(Saved entries)

· · · · ·

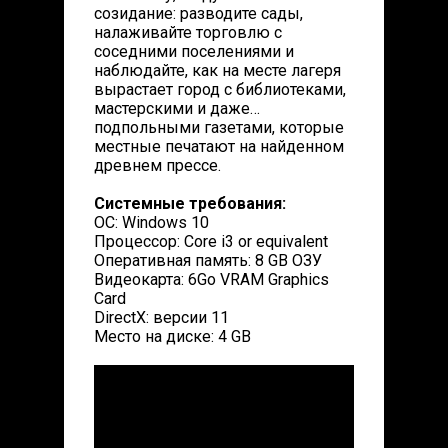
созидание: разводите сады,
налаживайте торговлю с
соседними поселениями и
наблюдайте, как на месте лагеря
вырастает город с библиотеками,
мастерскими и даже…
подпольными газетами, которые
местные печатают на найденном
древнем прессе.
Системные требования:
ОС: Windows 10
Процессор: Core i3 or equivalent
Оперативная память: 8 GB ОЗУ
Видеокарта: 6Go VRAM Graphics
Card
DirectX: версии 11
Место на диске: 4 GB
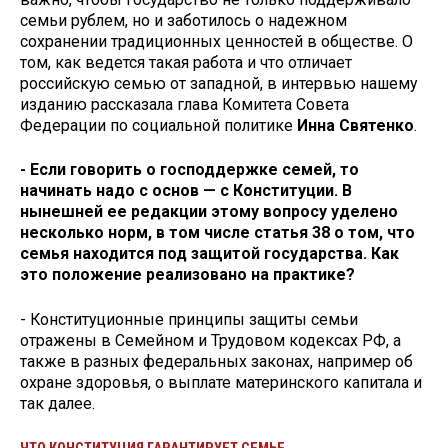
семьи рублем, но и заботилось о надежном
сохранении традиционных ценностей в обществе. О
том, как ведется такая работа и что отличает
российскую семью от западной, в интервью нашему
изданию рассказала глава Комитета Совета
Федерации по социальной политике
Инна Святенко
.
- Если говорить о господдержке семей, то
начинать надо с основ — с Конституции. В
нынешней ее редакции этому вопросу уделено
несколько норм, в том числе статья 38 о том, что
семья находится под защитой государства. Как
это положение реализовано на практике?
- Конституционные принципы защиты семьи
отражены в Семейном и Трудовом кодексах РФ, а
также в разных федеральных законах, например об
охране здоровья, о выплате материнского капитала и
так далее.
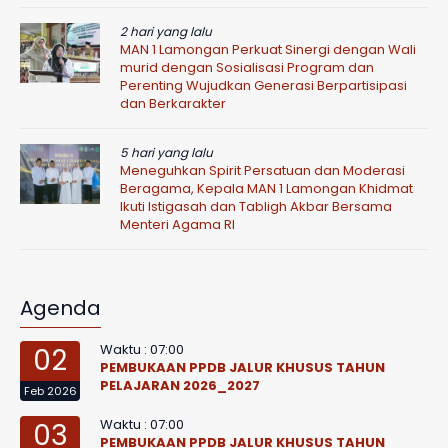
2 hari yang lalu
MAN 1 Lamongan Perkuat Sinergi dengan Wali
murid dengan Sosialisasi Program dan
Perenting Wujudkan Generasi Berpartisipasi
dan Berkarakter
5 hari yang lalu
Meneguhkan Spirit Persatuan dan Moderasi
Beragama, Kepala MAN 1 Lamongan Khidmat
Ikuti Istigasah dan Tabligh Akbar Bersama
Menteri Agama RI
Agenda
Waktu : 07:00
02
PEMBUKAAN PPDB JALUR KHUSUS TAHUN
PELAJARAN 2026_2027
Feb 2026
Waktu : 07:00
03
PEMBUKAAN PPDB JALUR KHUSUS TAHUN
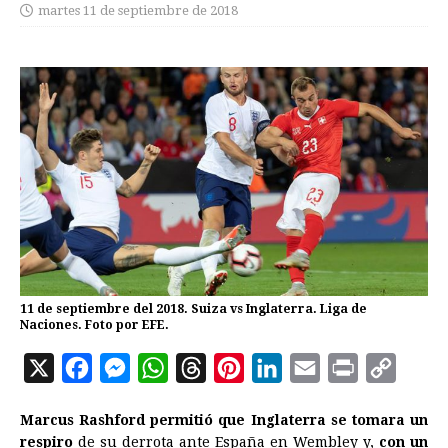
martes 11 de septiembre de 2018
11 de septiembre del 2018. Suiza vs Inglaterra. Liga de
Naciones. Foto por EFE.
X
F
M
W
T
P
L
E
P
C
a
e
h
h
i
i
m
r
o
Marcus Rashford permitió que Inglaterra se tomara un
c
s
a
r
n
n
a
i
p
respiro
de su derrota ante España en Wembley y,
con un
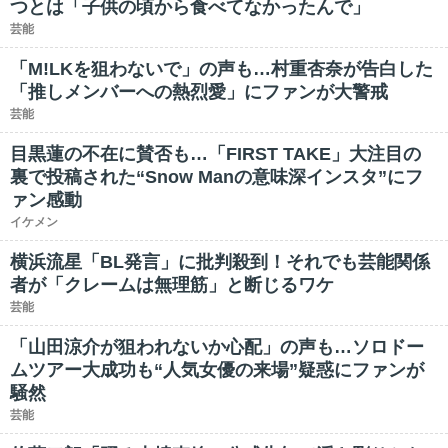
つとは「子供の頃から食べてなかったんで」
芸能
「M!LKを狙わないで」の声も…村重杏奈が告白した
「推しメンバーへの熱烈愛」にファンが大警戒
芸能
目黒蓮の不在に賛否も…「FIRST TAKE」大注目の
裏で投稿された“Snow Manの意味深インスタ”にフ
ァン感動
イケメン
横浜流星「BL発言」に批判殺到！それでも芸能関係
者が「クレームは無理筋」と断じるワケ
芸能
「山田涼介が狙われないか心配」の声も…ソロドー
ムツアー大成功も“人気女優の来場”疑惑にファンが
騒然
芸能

· · · · ·

## TASK GOAL
Filter the records for the string "семьи" and copy every line that holds it.

## TASK RESPONSE
семьи рублем, но и заботилось о надежном
- Конституционные принципы защиты семьи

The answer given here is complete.